For first time, a system is in place to investigate bishops, other higher-ups
By Newser Editors,  Newser Staff
Posted May 9, 2019 10:30 AM CDT
Pope Francis talks to reporters on his flight back to Rome on Tuesday.   (Maurizio Brambatti/Pool Photo via AP)

(Newser) – Pope Francis issued new rules Thursday on how the church should handle sexual abuse allegations. Some key points of the decree, called "You Are the Light of the World," which takes effect June 1:

  • A first: For the first time, priests and nuns are required to report abuse and cover-ups to their superiors, reports the Washington Post. Each diocese in the world has a year to put into place a system for handling such complaints.

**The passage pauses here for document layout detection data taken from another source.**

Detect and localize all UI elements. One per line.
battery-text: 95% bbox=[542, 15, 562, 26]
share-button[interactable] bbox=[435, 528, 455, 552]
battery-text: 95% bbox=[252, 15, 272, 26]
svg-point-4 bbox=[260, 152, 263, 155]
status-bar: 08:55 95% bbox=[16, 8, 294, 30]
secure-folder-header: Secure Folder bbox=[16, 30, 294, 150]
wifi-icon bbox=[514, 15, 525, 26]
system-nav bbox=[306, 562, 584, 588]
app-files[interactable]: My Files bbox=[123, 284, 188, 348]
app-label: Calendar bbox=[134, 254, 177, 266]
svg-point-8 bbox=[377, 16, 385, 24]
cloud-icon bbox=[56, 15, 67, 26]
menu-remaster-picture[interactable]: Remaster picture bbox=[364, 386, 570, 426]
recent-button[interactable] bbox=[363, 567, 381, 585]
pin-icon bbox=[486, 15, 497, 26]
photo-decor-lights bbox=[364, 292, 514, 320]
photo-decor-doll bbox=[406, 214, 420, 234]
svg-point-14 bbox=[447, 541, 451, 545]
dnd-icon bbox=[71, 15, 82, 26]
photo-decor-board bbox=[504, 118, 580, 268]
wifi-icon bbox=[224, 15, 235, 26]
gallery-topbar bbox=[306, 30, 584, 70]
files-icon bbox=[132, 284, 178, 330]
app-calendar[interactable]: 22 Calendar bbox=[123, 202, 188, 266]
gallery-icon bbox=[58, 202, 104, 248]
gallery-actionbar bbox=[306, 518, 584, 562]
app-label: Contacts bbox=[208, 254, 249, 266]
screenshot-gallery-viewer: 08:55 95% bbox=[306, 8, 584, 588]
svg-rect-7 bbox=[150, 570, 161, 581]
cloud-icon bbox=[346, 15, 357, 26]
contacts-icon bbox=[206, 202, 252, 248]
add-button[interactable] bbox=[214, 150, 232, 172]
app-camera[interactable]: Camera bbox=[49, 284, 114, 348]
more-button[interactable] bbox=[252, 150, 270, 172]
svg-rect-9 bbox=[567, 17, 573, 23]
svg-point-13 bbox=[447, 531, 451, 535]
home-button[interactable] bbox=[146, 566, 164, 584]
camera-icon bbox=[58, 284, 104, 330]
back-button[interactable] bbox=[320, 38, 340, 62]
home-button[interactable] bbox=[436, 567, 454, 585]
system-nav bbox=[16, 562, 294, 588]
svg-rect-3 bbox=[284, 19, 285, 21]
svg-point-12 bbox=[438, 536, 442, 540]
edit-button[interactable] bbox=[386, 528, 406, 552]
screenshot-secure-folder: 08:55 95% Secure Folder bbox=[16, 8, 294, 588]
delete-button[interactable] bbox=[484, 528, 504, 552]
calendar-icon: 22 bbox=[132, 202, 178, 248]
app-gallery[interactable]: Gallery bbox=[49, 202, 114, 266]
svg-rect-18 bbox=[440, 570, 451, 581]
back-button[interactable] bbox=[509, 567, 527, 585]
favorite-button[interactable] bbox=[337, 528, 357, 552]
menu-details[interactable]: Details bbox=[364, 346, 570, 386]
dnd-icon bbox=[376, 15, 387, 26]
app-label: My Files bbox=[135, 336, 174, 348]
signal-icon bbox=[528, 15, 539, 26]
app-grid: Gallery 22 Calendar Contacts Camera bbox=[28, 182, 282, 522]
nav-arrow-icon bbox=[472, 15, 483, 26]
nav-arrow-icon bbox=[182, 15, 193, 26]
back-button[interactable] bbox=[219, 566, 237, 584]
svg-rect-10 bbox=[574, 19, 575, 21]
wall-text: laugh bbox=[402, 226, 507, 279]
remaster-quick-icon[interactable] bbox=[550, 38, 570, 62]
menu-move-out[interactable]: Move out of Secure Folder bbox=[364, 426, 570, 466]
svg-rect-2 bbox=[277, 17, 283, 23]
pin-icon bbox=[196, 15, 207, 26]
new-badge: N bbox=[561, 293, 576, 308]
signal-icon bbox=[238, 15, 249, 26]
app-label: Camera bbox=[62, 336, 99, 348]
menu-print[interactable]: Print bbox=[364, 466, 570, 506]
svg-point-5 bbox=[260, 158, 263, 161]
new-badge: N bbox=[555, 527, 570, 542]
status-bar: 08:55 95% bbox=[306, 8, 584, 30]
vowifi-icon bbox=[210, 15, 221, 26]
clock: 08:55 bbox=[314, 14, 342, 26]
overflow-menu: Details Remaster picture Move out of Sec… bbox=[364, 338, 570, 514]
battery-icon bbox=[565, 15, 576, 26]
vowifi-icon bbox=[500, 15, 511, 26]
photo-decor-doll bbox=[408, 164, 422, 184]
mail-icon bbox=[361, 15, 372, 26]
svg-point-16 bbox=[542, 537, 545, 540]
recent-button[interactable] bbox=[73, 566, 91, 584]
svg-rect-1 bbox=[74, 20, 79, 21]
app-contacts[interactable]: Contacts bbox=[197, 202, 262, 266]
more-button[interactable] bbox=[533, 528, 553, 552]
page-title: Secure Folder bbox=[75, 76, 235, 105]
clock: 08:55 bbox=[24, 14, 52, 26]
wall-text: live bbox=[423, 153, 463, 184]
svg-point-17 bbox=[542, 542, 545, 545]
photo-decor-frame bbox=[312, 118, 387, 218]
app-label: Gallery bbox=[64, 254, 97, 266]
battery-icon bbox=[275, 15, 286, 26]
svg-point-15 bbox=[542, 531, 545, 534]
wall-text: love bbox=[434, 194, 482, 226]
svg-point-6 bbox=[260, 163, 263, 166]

What's more, these complaints can be retroactive, reports the AP.
  • Big change: The rules for the first time put in place a system for bishops, along with higher-ups such as archbishops and cardinals, to be investigated as well. This part is seen as "significant," per the National Catholic Reporter. If a bishop is accused, a higher-ranking "metropolitan bishop" will investigate with the Vatican's approval. If that higher-ranking bishop is the one accused, another bishop will be chosen to investigate.
  • Police: The rules don't require church officials to report complaints to police, though the Vatican's top sex-crimes investigator said Thursday it "would be a good thing" to do so, reports the New York Times. The church is leery of putting into place a universal rule on this, partly because it fears allegations alone would lead to the killing of priests in some parts of the world.
  • The criticism: Victims and advocates may be disappointed by parts of the decree, including that lack of a requirement to go to police. Also, the rules don't deal with punishments for abuse or cover-ups, only the reporting procedure itself. And whistleblower protections for those who make reports aren't spelled out.